Book Recommendations

“I cannot remember the books I’ve read any more than the meals I have; even so, they have made me.”

—Ralph Waldo Emerson

For people trying to better their average mental state, reading is a habit I most strongly implore they acquire. Going into a book, it’s impossible to know how it will change your perception of the world; even when you finish, it may not be obvious. But it is undoubtedly true that spending a significant amount of time learning and exploring different perspectives changes a person for the better. Reading helps the reader become more empathetic because they care for the people they read about, which can therefore help with feelings of loneliness and doubt. Here are some of the ones I think most often about.

  1. How to be a Stoic by Massimo Pigliucci

Stoicism is a simple philosophy where you come to let go of that which you can’t control and worry about what you can. This book is a delightful tour through ancient Greek Stoicism with a focus on the dialogues and work of Epictetus.

2. Meditations by Marcus Aurelius

Another Stoic work—although there is a whole lot in this book I disagree with, Gregory Hays’s interpretation of the Roman emperor Marcus Aurelius’s personal journal is excellent and very readable.

3. Man’s Search for Meaning by Viktor E. Frankl

Viktor Frankl pioneered logotherapy, a therapy that understood the inevitability of human suffering. Frankl argues that by understanding why we experience pain, we are able to endure it. He was an Austrian neurologist and survivor of the holocaust; a man I consequently respect deeply.

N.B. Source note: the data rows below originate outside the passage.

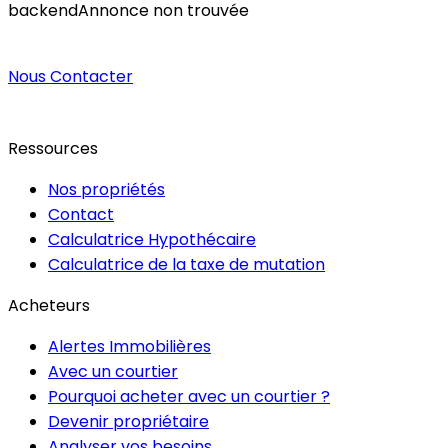
backend
Annonce non trouvée
Nous Contacter
Ressources
Nos propriétés
Contact
Calculatrice Hypothécaire
Calculatrice de la taxe de mutation
Acheteurs
Alertes Immobilières
Avec un courtier
Pourquoi acheter avec un courtier ?
Devenir propriétaire
Analyser vos besoins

4. Factfulness by Hans Rosling

Bill Gates recommended this one to me. (Through GatesNotes, not personally, of course) This book is a breakdown of the progress humanity has made, detailed with positive descriptions and interesting graphs. This book has the capacity to improve anyone’s outlook on the world; it becomes abundantly clear that in most areas, humanity is improving. Rosling argues that things are better and getting better, but still not good. Factfulness leaves readers with an empowering call to action.

5. The Death of Ivan Ilyich by Leo Tolstoy

I don’t know what it was about this book, but it had about as much of an effect on me as written language possibly could. It deals heavily with death (as per the title). My takeaway was that however we spend our lives, we are going to convince ourselves we’re doing the right thing while we live them. When we start dying, reconciliation happens, and we recognize the lies we told ourselves while living. At that point, death is the path we take to justify, explain, and conclude our lives. This book calls readers to live in a reflective way they won’t regret and paints death as an experience to positively cap a life instead of destroy it.

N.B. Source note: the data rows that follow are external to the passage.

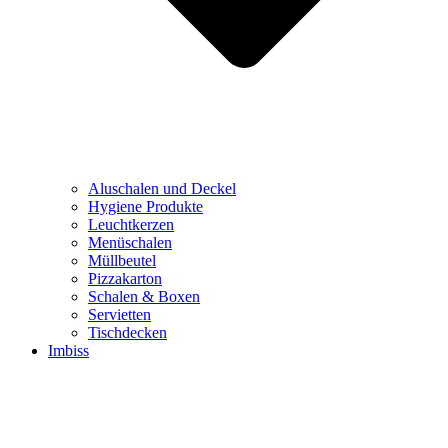
Aluschalen und Deckel
Hygiene Produkte
Leuchtkerzen
Menüschalen
Müllbeutel
Pizzakarton
Schalen & Boxen
Servietten
Tischdecken
Imbiss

6. The Bell Jar by Sylvia Plath

This is a book about mental illness that also tackles the overwhelming and infinite nature of decision making. “I saw my life branching out before me like the green fig tree in the story. From the tip of every branch, like a fat purple fig, a wonderful future beckoned and winked. One fig was a husband and a happy home and children, and another fig was a famous poet and another fig was a brilliant professor, and another fig was Ee Gee, the amazing editor…”

7. Slaughter-House Five by Kurt Vonnegut

Although this is an anti-war sentiment, I love Kurt Vonnegut’s books because him and his characters understand and embrace uncertainty. Every plot event is seemingly random; Vonnegut was a man who admitted to not understanding why or how things happen, but he argued for embracing opportunities and laughing through life.

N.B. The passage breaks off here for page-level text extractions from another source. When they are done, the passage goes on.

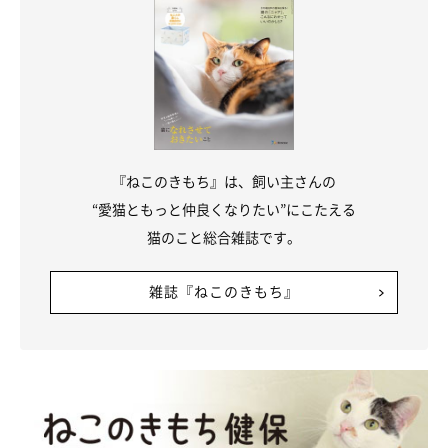
『ねこのきもち』は、飼い主さんの
“愛猫ともっと仲良くなりたい”にこたえる
猫のこと総合雑誌です。
雑誌『ねこのきもち』
うたちゃんの真の姿…？（笑）
＠tategami93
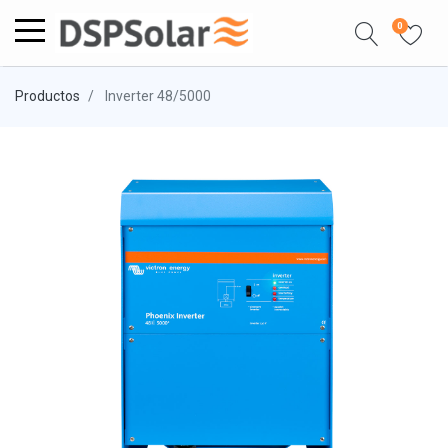
0
Productos
Inverter 48/5000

8. The Subtle Art of not Giving a Fuck by Mark Manson

This is a classic self-help book, and I became skeptical of the author after I found out he wrote a book how to pick up women that seemed pretty unpopular among women on Goodreads. Regardless, this book teaches the value of ruthlessly prioritizing the things you care about and forgetting everything else. This is similar to Stoicism in practice, although Manson never calls it that.